→ Problem requirements
Copy out exactly each line from the line with "gałęzi przemysłu." through the last line of the material below.

→ Records for this task
★ ★ ★

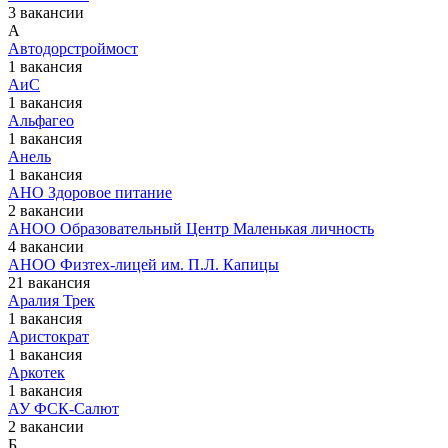
3 вакансии
А
Автодорстроймост
1 вакансия
АиС
1 вакансия
Альфагео
1 вакансия
Анель
1 вакансия
АНО Здоровое питание
2 вакансии
АНОО Образовательный Центр Маленькая личность
4 вакансии
АНОО Физтех-лицей им. П.Л. Капицы
21 вакансия
Аралия Трек
1 вакансия
Аристократ
1 вакансия
Аркотек
1 вакансия
АУ ФСК-Салют
2 вакансии
Б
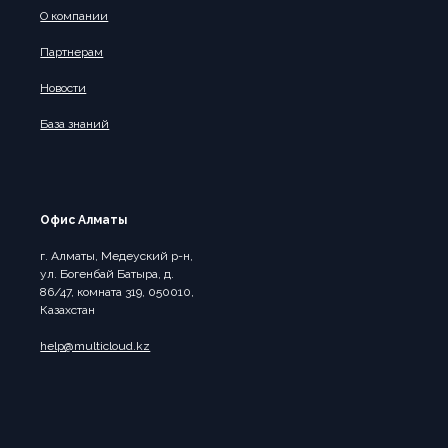
О компании
Партнерам
Новости
База знаний
Офис Алматы
г. Алматы, Медеуский р-н,
ул. Богенбай Батыра, д.
86/47, комната 319, 050010,
Казахстан
help@multicloud.kz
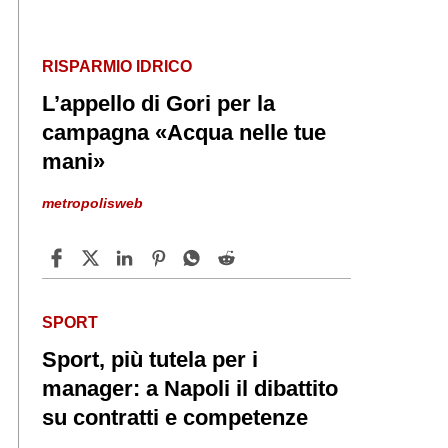
RISPARMIO IDRICO
L’appello di Gori per la
campagna «Acqua nelle tue
mani»
metropolisweb
SPORT
Sport, più tutela per i
manager: a Napoli il dibattito
su contratti e competenze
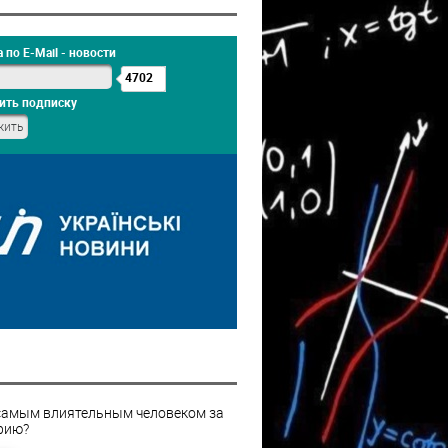
 по E-Mail - новости
4702
ить подписку
самым влиятельным человеком за
рию?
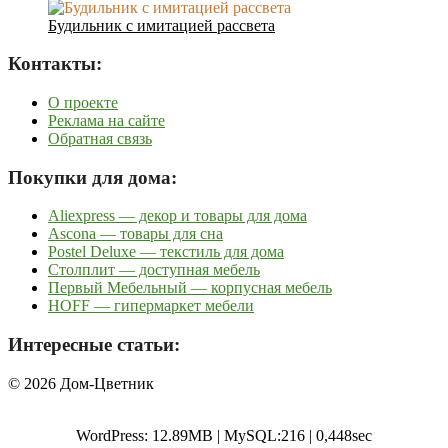
Будильник с имитацией рассвета
Контакты:
О проекте
Реклама на сайте
Обратная связь
Покупки для дома:
Aliexpress — декор и товары для дома
Ascona — товары для сна
Postel Deluxe — текстиль для дома
Столплит — доступная мебель
Первый Мебельный — корпусная мебель
HOFF — гипермаркет мебели
Интересные статьи:
© 2026 Дом-Цветник
WordPress: 12.89MB | MySQL:216 | 0,448sec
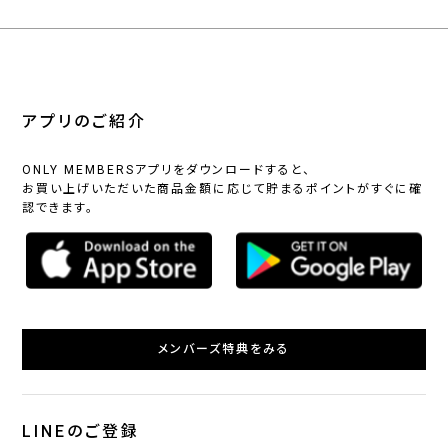
アプリのご紹介
ONLY MEMBERSアプリをダウンロードすると、
お買い上げいただいた商品金額に応じて貯まるポイントがすぐに確
認できます。
メンバーズ特典をみる
LINEのご登録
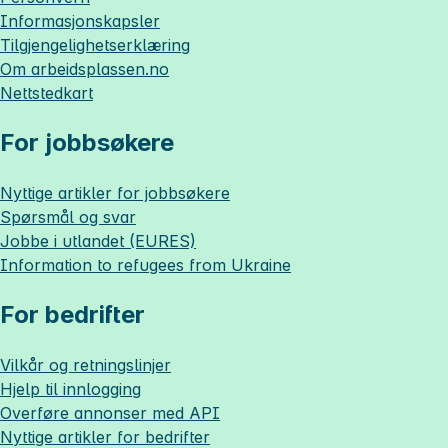
Informasjonskapsler
Tilgjengelighetserklæring
Om
arbeidsplassen.no
Nettstedkart
For jobbsøkere
Nyttige artikler for jobbsøkere
Spørsmål og svar
Jobbe i utlandet (EURES)
Information to refugees from Ukraine
For bedrifter
Vilkår og retningslinjer
Hjelp til innlogging
Overføre annonser med API
Nyttige artikler for bedrifter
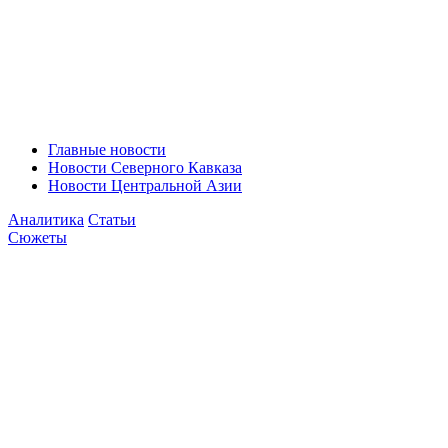
Главные новости
Новости Северного Кавказа
Новости Центральной Азии
Аналитика
Статьи
Сюжеты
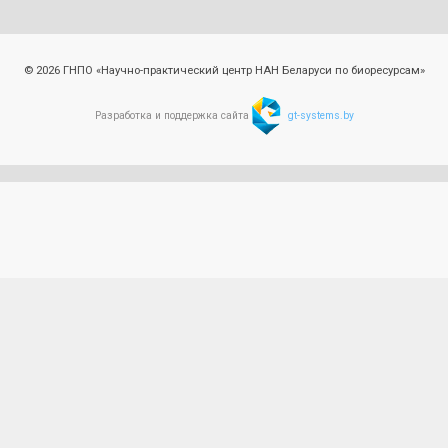
© 2026 ГНПО «Научно-практический центр НАН Беларуси по биоресурсам»
Разработка и поддержка сайта
gt-systems.by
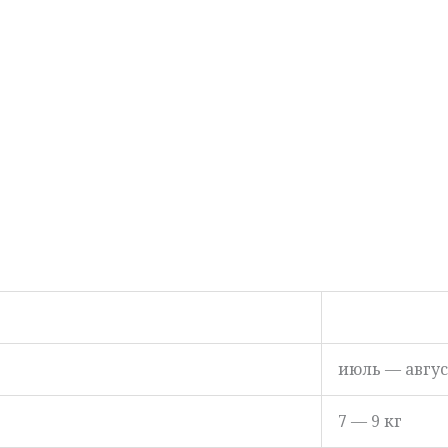
июль — авгус
7 — 9 кг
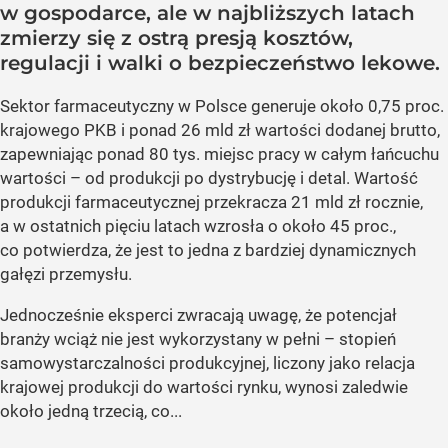
w gospodarce, ale w najbliższych latach
zmierzy się z ostrą presją kosztów,
regulacji i walki o bezpieczeństwo lekowe.
Sektor farmaceutyczny w Polsce generuje około 0,75 proc.
krajowego PKB i ponad 26 mld zł wartości dodanej brutto,
zapewniając ponad 80 tys. miejsc pracy w całym łańcuchu
wartości – od produkcji po dystrybucję i detal. Wartość
produkcji farmaceutycznej przekracza 21 mld zł rocznie,
a w ostatnich pięciu latach wzrosła o około 45 proc.,
co potwierdza, że jest to jedna z bardziej dynamicznych
gałęzi przemysłu.
Jednocześnie eksperci zwracają uwagę, że potencjał
branży wciąż nie jest wykorzystany w pełni – stopień
samowystarczalności produkcyjnej, liczony jako relacja
krajowej produkcji do wartości rynku, wynosi zaledwie
około jedną trzecią, co...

★ ★ ★

→ Expected output
gałęzi przemysłu.
Jednocześnie eksperci zwracają uwagę, że potencjał
branży wciąż nie jest wykorzystany w pełni – stopień
samowystarczalności produkcyjnej, liczony jako relacja
krajowej produkcji do wartości rynku, wynosi zaledwie
około jedną trzecią, co...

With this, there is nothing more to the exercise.